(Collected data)
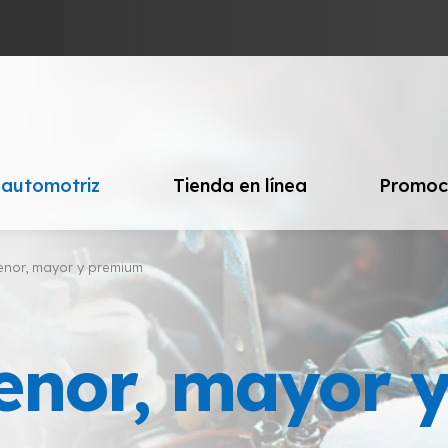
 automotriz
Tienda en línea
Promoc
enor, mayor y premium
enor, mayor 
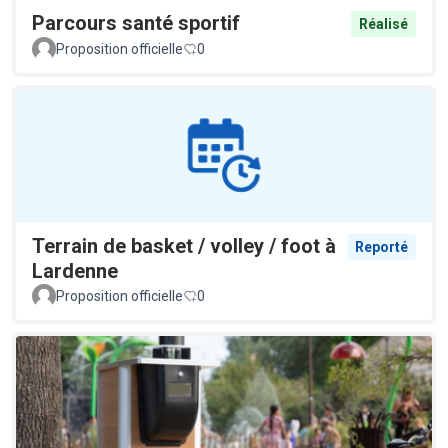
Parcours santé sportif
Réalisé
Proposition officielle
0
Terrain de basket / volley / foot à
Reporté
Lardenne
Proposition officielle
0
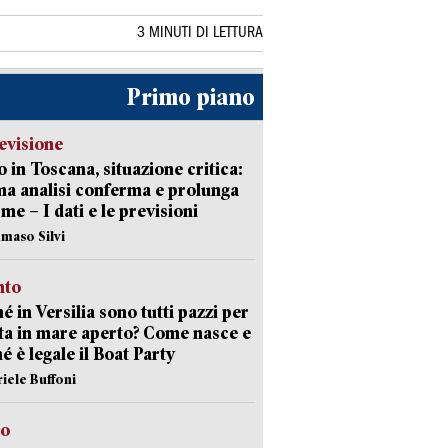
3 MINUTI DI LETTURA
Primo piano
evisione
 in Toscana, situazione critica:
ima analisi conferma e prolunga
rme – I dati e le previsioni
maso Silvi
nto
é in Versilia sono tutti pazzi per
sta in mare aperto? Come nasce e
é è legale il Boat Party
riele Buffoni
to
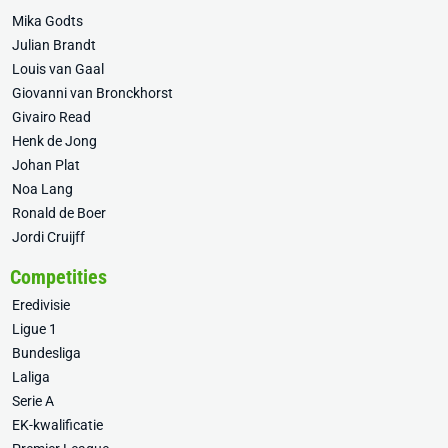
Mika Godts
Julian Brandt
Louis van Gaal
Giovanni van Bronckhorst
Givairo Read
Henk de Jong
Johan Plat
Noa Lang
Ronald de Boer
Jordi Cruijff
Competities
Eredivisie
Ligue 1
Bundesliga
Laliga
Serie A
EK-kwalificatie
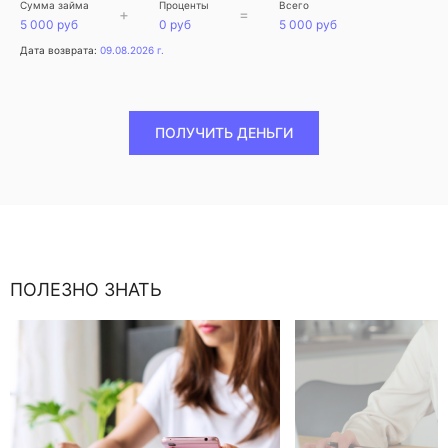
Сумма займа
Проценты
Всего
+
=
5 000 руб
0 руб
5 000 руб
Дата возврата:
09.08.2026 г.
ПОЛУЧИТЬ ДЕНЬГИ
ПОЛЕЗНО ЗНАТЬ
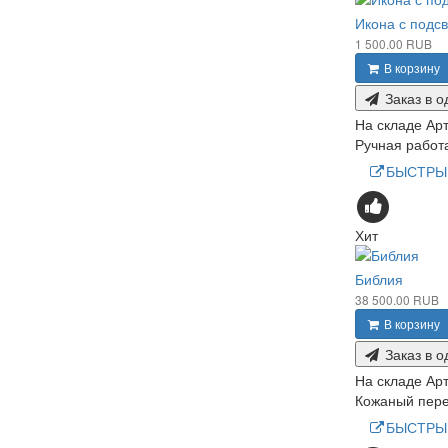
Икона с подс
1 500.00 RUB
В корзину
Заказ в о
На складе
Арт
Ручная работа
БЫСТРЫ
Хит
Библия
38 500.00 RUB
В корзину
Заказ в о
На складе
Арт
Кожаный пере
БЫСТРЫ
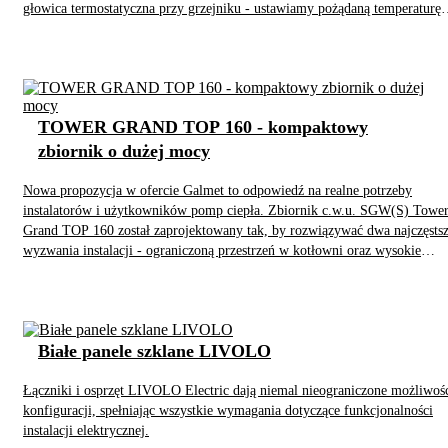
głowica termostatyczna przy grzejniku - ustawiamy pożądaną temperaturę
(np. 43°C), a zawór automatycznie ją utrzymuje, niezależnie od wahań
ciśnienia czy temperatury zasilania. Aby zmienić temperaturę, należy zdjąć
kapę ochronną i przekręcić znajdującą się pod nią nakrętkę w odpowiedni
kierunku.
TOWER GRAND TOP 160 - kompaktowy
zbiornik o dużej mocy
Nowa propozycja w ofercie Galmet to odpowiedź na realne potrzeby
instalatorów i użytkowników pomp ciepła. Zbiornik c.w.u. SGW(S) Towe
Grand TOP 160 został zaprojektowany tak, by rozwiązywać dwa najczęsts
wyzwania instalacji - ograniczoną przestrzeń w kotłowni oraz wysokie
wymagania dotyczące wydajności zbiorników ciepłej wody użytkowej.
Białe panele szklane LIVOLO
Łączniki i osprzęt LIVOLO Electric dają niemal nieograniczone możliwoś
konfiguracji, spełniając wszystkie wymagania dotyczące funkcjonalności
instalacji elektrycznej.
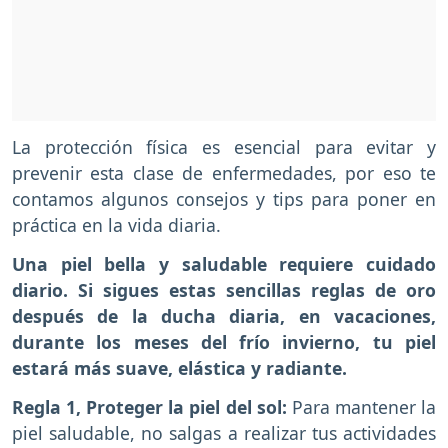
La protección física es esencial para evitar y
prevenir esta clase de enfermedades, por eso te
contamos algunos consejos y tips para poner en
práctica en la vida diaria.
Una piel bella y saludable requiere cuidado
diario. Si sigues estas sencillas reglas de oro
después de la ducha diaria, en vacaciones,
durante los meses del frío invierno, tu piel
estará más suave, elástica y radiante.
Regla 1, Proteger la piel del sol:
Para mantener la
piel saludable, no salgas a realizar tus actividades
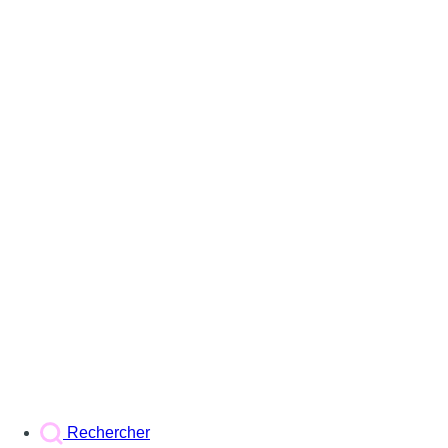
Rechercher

▸ **WORK INSTRUCTION**
Whenever a line above has the word "LIVOLO" in it, copy that line.

▸ **EXERCISE RESULT**
Białe panele szklane LIVOLO
Łączniki i osprzęt LIVOLO Electric dają niemal nieograniczone możliwoś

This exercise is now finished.